There's a $10,000 Reward for recovery of a very valuable drum kit and percussion instruments just stolen in your area. There's a list on my site at www. SCREAMINGSTONE. com
This is our review in the 1/30 Jewish Daily Forward:
The evening’s feel good hit may well have been Face the Music, an ensemble of two dozen members of Special Music School P.S. 859 — a New York City public school for 135 gifted children — that performed Ira Moskowitz’s “Kol Aharon” (“Aaron’s Voice”). Directed by Jennry Undercofler, “Kol Aharon” was commissioned by the Special Music School for this gala evening, and, along with trumpet, cello, bass, flute, horn and viola, included an intriguing digital soundtrack. As for the young virtuosos’ concert garb? They all wore T-shirts in yellow, aqua, blue, red and lilac! Adding to the ensemble’s charm and skill, two pint-sized piano artists — Brian Ge and Farrah Dupoux — managed to play the piano with verve while peering over the baby grands’ music stand to make eye contact with the conductor. Priceless.
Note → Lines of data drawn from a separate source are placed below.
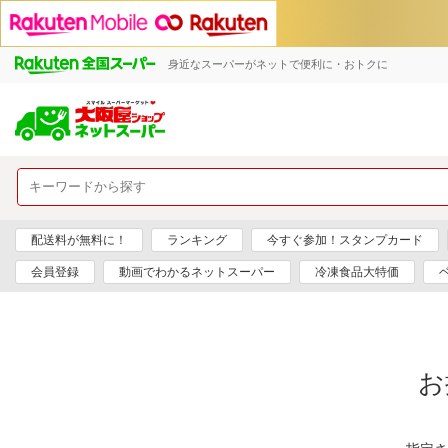
身近なスーパーがネットで便利に・おトクに
配送料が無料に！
ランキング
今すぐ参加！スタンプカード
会員登録
動画でわかるネットスーパー
冷凍食品大特価
お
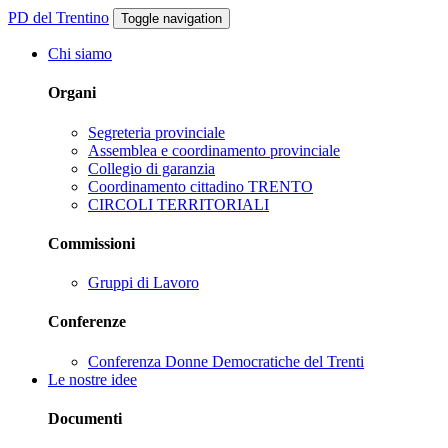
PD del Trentino
Toggle navigation
Chi siamo
Organi
Segreteria provinciale
Assemblea e coordinamento provinciale
Collegio di garanzia
Coordinamento cittadino TRENTO
CIRCOLI TERRITORIALI
Commissioni
Gruppi di Lavoro
Conferenze
Conferenza Donne Democratiche del Trenti
Le nostre idee
Documenti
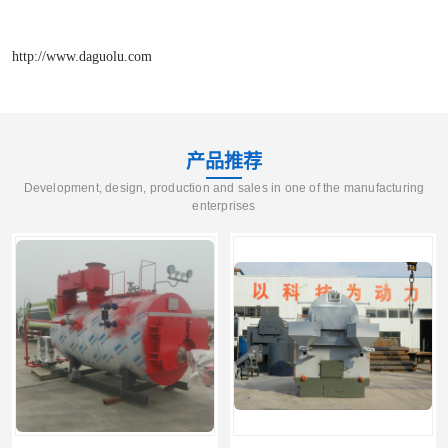
http://www.daguolu.com
产品推荐
Development, design, production and sales in one of the manufacturing
enterprises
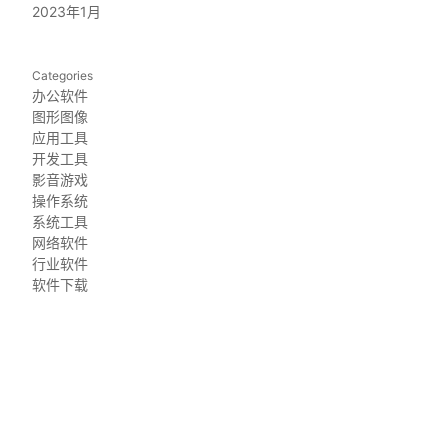
2023年1月
Categories
办公软件
图形图像
应用工具
开发工具
影音游戏
操作系统
系统工具
网络软件
行业软件
软件下载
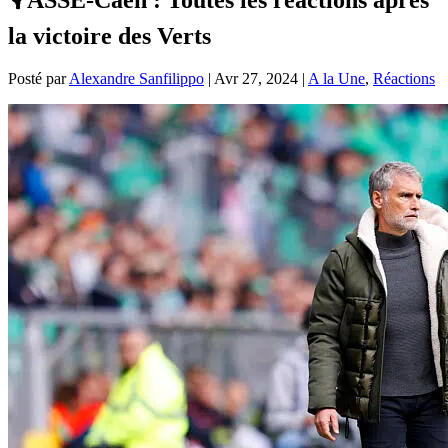
la victoire des Verts
Posté par
Alexandre Sanfilippo
|
Avr 27, 2024
|
A la Une
,
Réactions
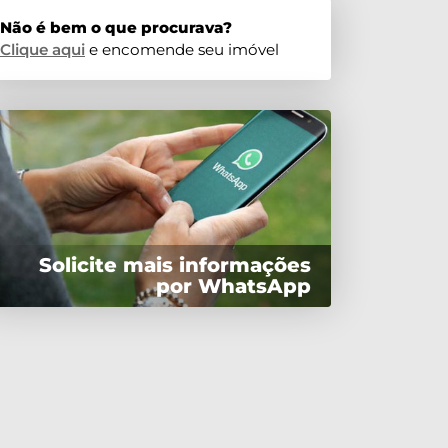
Não é bem o que procurava?
Clique aqui
e encomende seu imóvel
Solicite mais informações
por WhatsApp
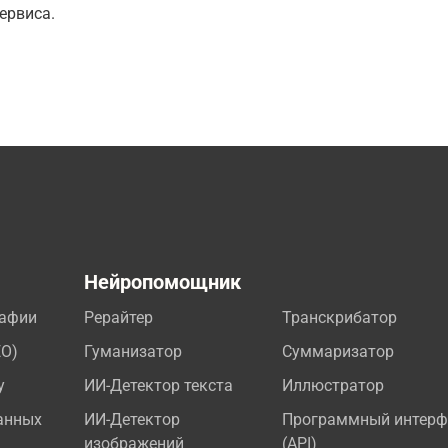
ервиса.
а
Нейропомощник
рафии
Рерайтер
Транскрибатор
EO)
Гуманизатор
Суммаризатор
у
ИИ-Детектор текста
Иллюстратор
анных
ИИ-Детектор
Программный интерф
изображений
(API)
Another NYT review! From 1/23 (Wednesday), Allan Kozinn:
"The program began away from the keyboard, when Face the Music, an ensemble of 15 students from the Kaufman Center’s music schools, performed — unleashed, really — Gyorgy Ligeti’s “Poème Symphonique” for 100 metronomes (1962) in the hall’s mezzanine. The work involves letting the metronomes (set to different tempos) tick until they all run down, a process that took about 25 minutes and yielded constantly changing rhythms and textures.
Later in the afternoon Farrah Dupoux and Brian Ge, students from the center’s Special Music School, gave a vigorous, clear-textured performance of John Adams’s part-mechanistic, part-whimsical piano duo “Hallelujah Junction” (1996). "
"But as was the case in the Niederhoffer/Unterberg foyer, the stars of the night were the child musicians. Violinist Haley Billia, 12, aced her solo in Ira Mowitz's "Kol Aharon," performed by the Face the Music ensemble.
"I really love the school. It's not competitive at all," Haley, who has studied violin since she was 4, said.
Ramin Abrams, 10, played the double bass in the ensemble. He attended the event with his parents and his brother, Justin, 15, who studies at the Special Music School while also enrolled at the Professional Children's School."
The program ended, appropriately, with a performance by Face the Music, an ensemble of two dozen students (strings, flutes, two pianos, a horn and a trumpet) from the Special Music School. Conducted by Jenny Undercofler, the young musicians presented the premiere of a new version of Ira J. Mowitz’s “Kol Aharon” (“Aaron’s Voice”). The solo violin part, ably played by Haley Gillia, is demanding: fidgety music that shifts from virtuosic flights to elegiac musings. Often the solo violin floats almost unperturbed over the atmospheric hum of the ensemble, enriched with a digital soundtrack that includes the mumbling voice of the composer’s young son.